## [WHAT THE TASK ASKS]
A faithful copy of the data is what is wanted, minus any pictures.

## [DATA PROVIDED]
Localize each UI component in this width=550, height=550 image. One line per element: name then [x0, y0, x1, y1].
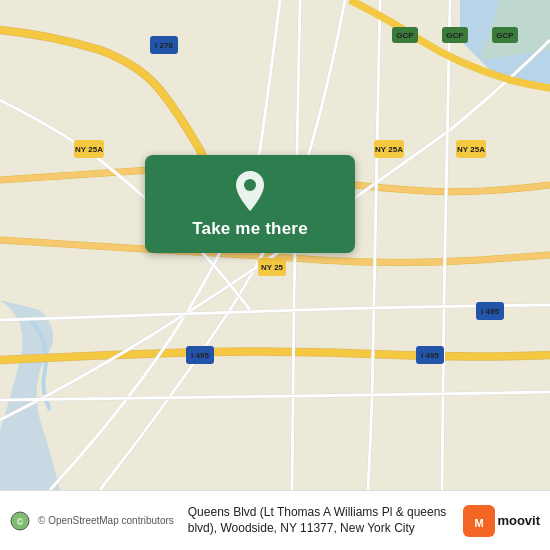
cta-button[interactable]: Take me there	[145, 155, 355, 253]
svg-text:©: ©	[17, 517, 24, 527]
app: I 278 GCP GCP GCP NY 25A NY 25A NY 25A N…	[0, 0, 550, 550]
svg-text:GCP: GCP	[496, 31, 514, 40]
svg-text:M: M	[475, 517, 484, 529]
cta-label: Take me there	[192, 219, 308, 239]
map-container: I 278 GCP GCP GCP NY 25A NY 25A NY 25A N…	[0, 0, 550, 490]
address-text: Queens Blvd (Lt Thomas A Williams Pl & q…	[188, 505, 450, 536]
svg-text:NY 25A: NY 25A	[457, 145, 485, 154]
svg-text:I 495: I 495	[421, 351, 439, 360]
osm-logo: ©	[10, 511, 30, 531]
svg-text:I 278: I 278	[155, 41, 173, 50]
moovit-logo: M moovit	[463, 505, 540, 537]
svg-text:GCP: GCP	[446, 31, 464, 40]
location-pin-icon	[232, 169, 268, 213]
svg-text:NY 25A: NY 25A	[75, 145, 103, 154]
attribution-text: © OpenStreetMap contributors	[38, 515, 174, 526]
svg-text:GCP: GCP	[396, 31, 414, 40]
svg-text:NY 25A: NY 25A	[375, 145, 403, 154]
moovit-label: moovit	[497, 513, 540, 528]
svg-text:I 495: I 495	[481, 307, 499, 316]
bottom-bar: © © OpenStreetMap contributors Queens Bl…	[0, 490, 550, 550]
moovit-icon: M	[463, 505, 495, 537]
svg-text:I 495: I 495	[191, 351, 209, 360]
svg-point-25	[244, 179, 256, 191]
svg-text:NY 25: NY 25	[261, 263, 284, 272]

## [RESPONSE]
Localize each UI component in this width=550, height=550 image. One line per element: name then [x0, y0, x1, y1].
cta-button[interactable]: Take me there	[145, 155, 355, 253]
svg-text:©: ©	[17, 517, 24, 527]
app: I 278 GCP GCP GCP NY 25A NY 25A NY 25A N…	[0, 0, 550, 550]
svg-text:GCP: GCP	[496, 31, 514, 40]
svg-text:M: M	[475, 517, 484, 529]
cta-label: Take me there	[192, 219, 308, 239]
map-container: I 278 GCP GCP GCP NY 25A NY 25A NY 25A N…	[0, 0, 550, 490]
address-text: Queens Blvd (Lt Thomas A Williams Pl & q…	[188, 505, 450, 536]
svg-text:NY 25A: NY 25A	[457, 145, 485, 154]
svg-text:I 495: I 495	[421, 351, 439, 360]
osm-logo: ©	[10, 511, 30, 531]
svg-text:I 278: I 278	[155, 41, 173, 50]
moovit-logo: M moovit	[463, 505, 540, 537]
svg-text:GCP: GCP	[446, 31, 464, 40]
location-pin-icon	[232, 169, 268, 213]
svg-text:NY 25A: NY 25A	[75, 145, 103, 154]
attribution-text: © OpenStreetMap contributors	[38, 515, 174, 526]
svg-text:GCP: GCP	[396, 31, 414, 40]
svg-text:NY 25A: NY 25A	[375, 145, 403, 154]
moovit-label: moovit	[497, 513, 540, 528]
svg-text:I 495: I 495	[481, 307, 499, 316]
bottom-bar: © © OpenStreetMap contributors Queens Bl…	[0, 490, 550, 550]
moovit-icon: M	[463, 505, 495, 537]
svg-text:I 495: I 495	[191, 351, 209, 360]
svg-point-25	[244, 179, 256, 191]
svg-text:NY 25: NY 25	[261, 263, 284, 272]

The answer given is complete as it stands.